La società di Moretti, in Ati con Telecom Italia, aveva vinto nel 2005 un bando dell’Arit per costruire l'infrastruttura informatica. L’appalto venne giudicato illegittimo ma non per questo 'Dedalus' fu estromessa dalla commessa, anzi l’Arit negli anni è riuscita ad assegnarle in via diretta ulteriori commesse di 'adeguamento' del progetto per altre centinaia di migliaia di euro.

In Consiglio regionale, D'Alfonso ha ricostruito la vicenda. 'Dedalus' è nato ai tempi della 'seconda rivoluzione informatica abruzzese' voluta da Del Turco e Quarta e interrotta dagli arresti del luglio 2008. Il progetto, però, non è stato abbandonato dalla giunta di centrodestra: al contrario, Chiodi e Castiglione - protagonisti della 'terza rivoluzione informatica abruzzese' - hanno voluto assumersi l’onere di sanare le inadempienze passate, spendendo 800milioni di euro in investimenti tecnologici che non hanno avuto alcun ritorno per la Regione.

"Nella vicenda, c'è stato un colpevole vuoto contrattuale di capitolato", ha sottolineato D’Alfonso, "in sostanza, è mancata una specifica prefigurazione progettuale. Diversamente, si sarebbero prodotti i presupposti per la piena implementazione del sistema".

L'ente pubblico non ha pianificato e organizzato le attività, appiattendosi alle volontà dell'imprenditore privato. "Non mi meraviglierei se tutto fosse stato concepito nelle stanze di Dedalus", l'affondo del governatore. "In Abruzzo, ha comandato il portatore di interessi privato, il punto è che dovrebbe convincere il datore pubblico in competizione alla pari. E’ chiaro che poi all’Arit comanda Barbanera e non c’è tradizione documentale".

Dunque, la promessa: verrà insediata una Commissione permanente di approfondimento per accertare le responsabilità di una vicenda grottesca. E per fare un pò di pulizia: "E' mai possibile che Regione Abruzzo abbia quattro livelli di infrastrutturazione informatica?". Infatti, ogni 'territorio' ha il suo centro 'informatico': l’Arit a Teramo, appunto, Abruzzo Engineering a L’Aquila, gli uffici regionali della sanità a Pescara.

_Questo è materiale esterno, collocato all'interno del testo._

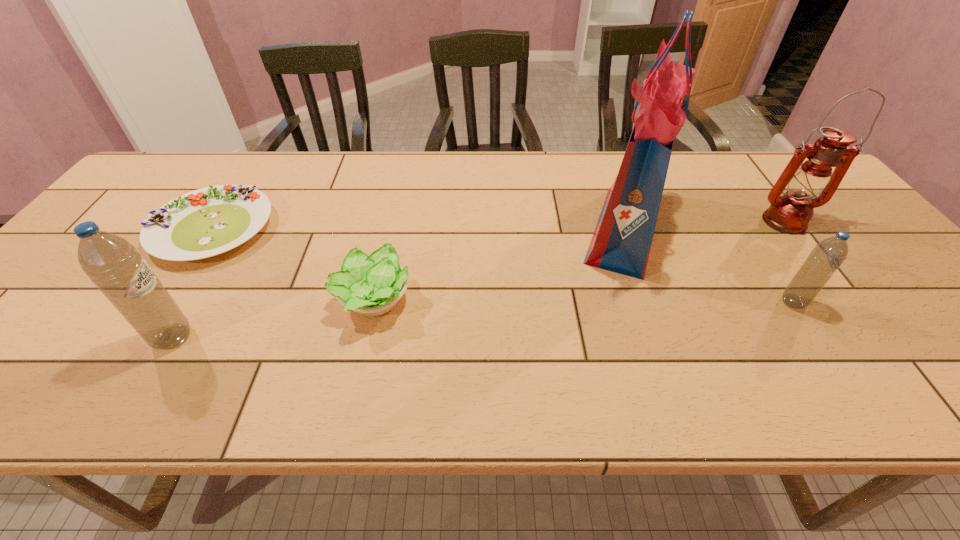 Locate an element on the screen. Image resolution: width=960 pixels, height=540 pixels. free point between the salad plate and the rightmost object is located at coordinates (498, 225).

Find the location of a particular element. The image size is (960, 540). the fifth closest object to the fifth shortest object is located at coordinates (113, 264).

Identify the location of object that is the closest to the third object from right to left. (827, 256).

Where is `vacant space that satisfies the following two spatial constraints: 1. on the front-facing side of the grocery bag; 2. on the front side of the second shortest object`? vacant space that satisfies the following two spatial constraints: 1. on the front-facing side of the grocery bag; 2. on the front side of the second shortest object is located at coordinates (650, 301).

Locate an element on the screen. Image resolution: width=960 pixels, height=540 pixels. vacant space that satisfies the following two spatial constraints: 1. on the front side of the shortest object; 2. on the left side of the fourth shortest object is located at coordinates (141, 338).

The width and height of the screenshot is (960, 540). In order to click on free location that satisfies the following two spatial constraints: 1. on the front side of the shorter water bottle; 2. on the left side of the third object from left to right in this screenshot , I will do `click(373, 302)`.

Locate an element on the screen. The width and height of the screenshot is (960, 540). free space that satisfies the following two spatial constraints: 1. on the front-facing side of the grocery bag; 2. on the right side of the farther water bottle is located at coordinates (651, 302).

At what (x,y) coordinates should I click in order to perform the action: click on free spot that satisfies the following two spatial constraints: 1. on the back side of the second shortest object; 2. on the right side of the taller water bottle. Please return your answer as a coordinate pair (x, y). Image resolution: width=960 pixels, height=540 pixels. Looking at the image, I should click on (195, 301).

"La struttura dirigenziale della Regione fa acqua da tutte le parti, meno consulenze esterne più produzione intellettuale", ha auspicato D'Alfonso.
"Adesso c'è l'ennesima conferma che quanto abbiamo scritto negli ultimi 8 anni era vero, anzi di più", ha scritto su PrimaDaNoi.it il direttore responsabile, Alessandro Biancardi. "Oggi abbiamo una ulteriore conferma che non si è voluto intervenire per tempo per fermare lo scempio e sanzionare i responsabili. Si poteva fare molto ed invece la politica e le istituzioni hanno fatto finta di nulla ed in pratica coperto".

D’Alfonso ha il grande merito di dire le cose, poi però bisogna passare ai fatti "e non è più tempo degli annunci programmatici. In passato ne abbiamo sentite di tutti i colori e siamo stati costretti a riportare promesse e dichiarazioni che più che suoni vuoti di significato si sono dimostrate prese in giro per l’intelligenza degli abruzzesi. Quello che è successo dietro l’informatica è lo scandalo più grande che l’Abruzzo abbia conosciuto, dove non si salva nessuno dei governi dal 2000 ad oggi, non fosse altro per non aver vigilato. Una colpa gravissima in presenza di notizie documentate e pubblicate sulle quali si è preferito sorvolare e fare finta di nulla".